▸ Problem requirements:
Going line by line through the entries below, tally those that hold the string "accessoire". Give only the total.

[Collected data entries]
-- -- --

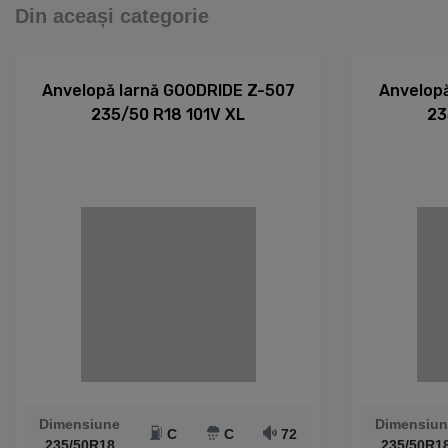
Din aceași categorie
Anvelopă Iarnă GOODRIDE Z-507
Anvelopă
235/50 R18 101V XL
23
Dimensiune
Dimensiun
C
C
72
235/50R18
235/50R1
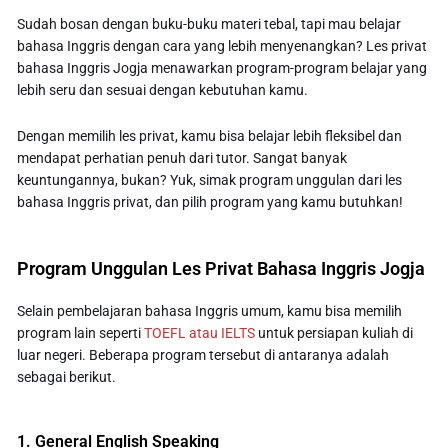
Sudah bosan dengan buku-buku materi tebal, tapi mau belajar
bahasa Inggris dengan cara yang lebih menyenangkan? Les privat
bahasa Inggris Jogja menawarkan program-program belajar yang
lebih seru dan sesuai dengan kebutuhan kamu.
Dengan memilih les privat, kamu bisa belajar lebih fleksibel dan
mendapat perhatian penuh dari tutor. Sangat banyak
keuntungannya, bukan? Yuk, simak program unggulan dari les
bahasa Inggris privat, dan pilih program yang kamu butuhkan!
Program Unggulan Les Privat Bahasa Inggris Jogja
Selain pembelajaran bahasa Inggris umum, kamu bisa memilih
program lain seperti
TOEFL atau IELTS
untuk persiapan kuliah di
luar negeri. Beberapa program tersebut di antaranya adalah
sebagai berikut.
1. General English Speaking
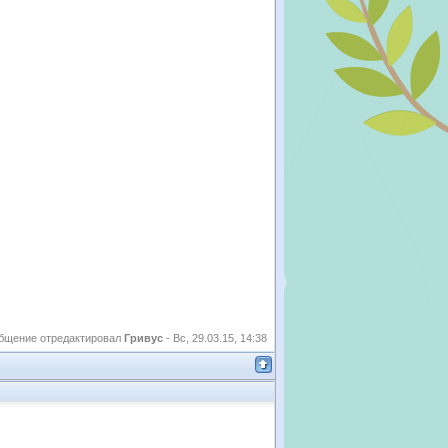
бщение отредактировал
Гривус
-
Вс, 29.03.15, 14:38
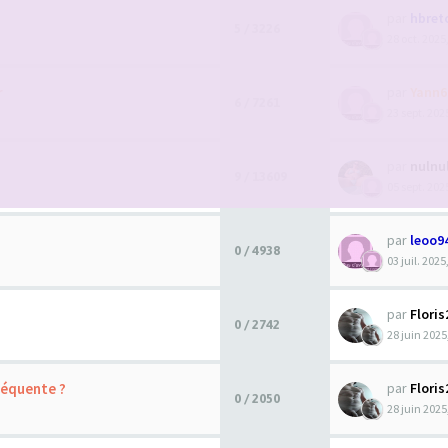
par
hbret
5 / 3226
28 oct. 2025
r
par
Yann6
6 / 7261
23 sept. 202
par
nulnu
9 / 13609
05 sept. 202
par
leoo9
0 / 4938
03 juil. 2025
par
Floris
0 / 2742
28 juin 2025
fréquente ?
par
Floris
0 / 2050
28 juin 2025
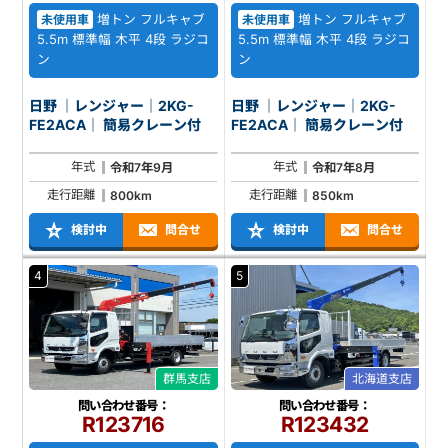
増トン フルキャブ
増トン フルキャブ
未使用車
未使用車
5.5m 標準幅 木平 4段 ラジコ
5.5m 標準幅 木平 4段 ラジコ
ン
ン
日野 ｜レンジャー｜2KG-
日野 ｜レンジャー｜2KG-
FE2ACA｜ 簡易クレーン付
FE2ACA｜ 簡易クレーン付
年式
年式
令和7年9月
令和7年8月
走行距離
走行距離
800km
850km
検討中
問合せ
検討中
問合せ
4
5
群馬支店
北海道支店
問い合わせ番号：
問い合わせ番号：
R123716
R123432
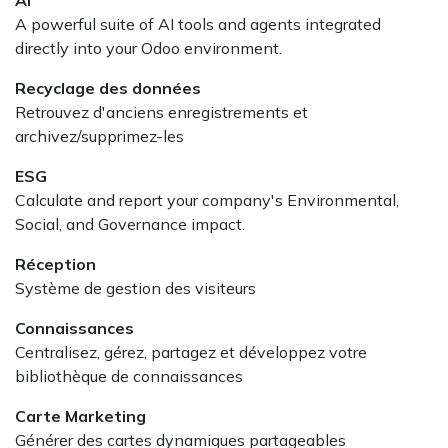
A powerful suite of AI tools and agents integrated
directly into your Odoo environment.
Recyclage des données
Retrouvez d'anciens enregistrements et
archivez/supprimez-les
ESG
Calculate and report your company's Environmental,
Social, and Governance impact.
Réception
Système de gestion des visiteurs
Connaissances
Centralisez, gérez, partagez et développez votre
bibliothèque de connaissances
Carte Marketing
Générer des cartes dynamiques partageables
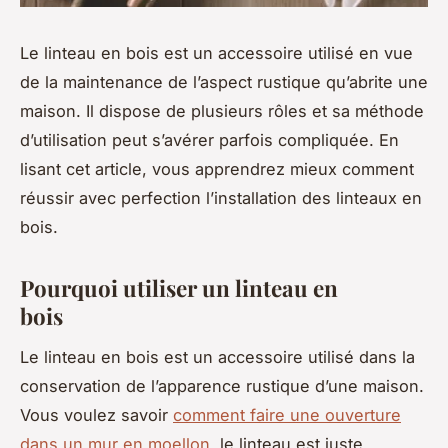
Le linteau en bois est un accessoire utilisé en vue
de la maintenance de l’aspect rustique qu’abrite une
maison. Il dispose de plusieurs rôles et sa méthode
d’utilisation peut s’avérer parfois compliquée. En
lisant cet article, vous apprendrez mieux comment
réussir avec perfection l’installation des linteaux en
bois.
Pourquoi utiliser un linteau en
bois
Le linteau en bois est un accessoire utilisé dans la
conservation de l’apparence rustique d’une maison.
Vous voulez savoir
comment faire une ouverture
dans un mur en moellon
, le linteau est juste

-- -- --

▸ Response below:
2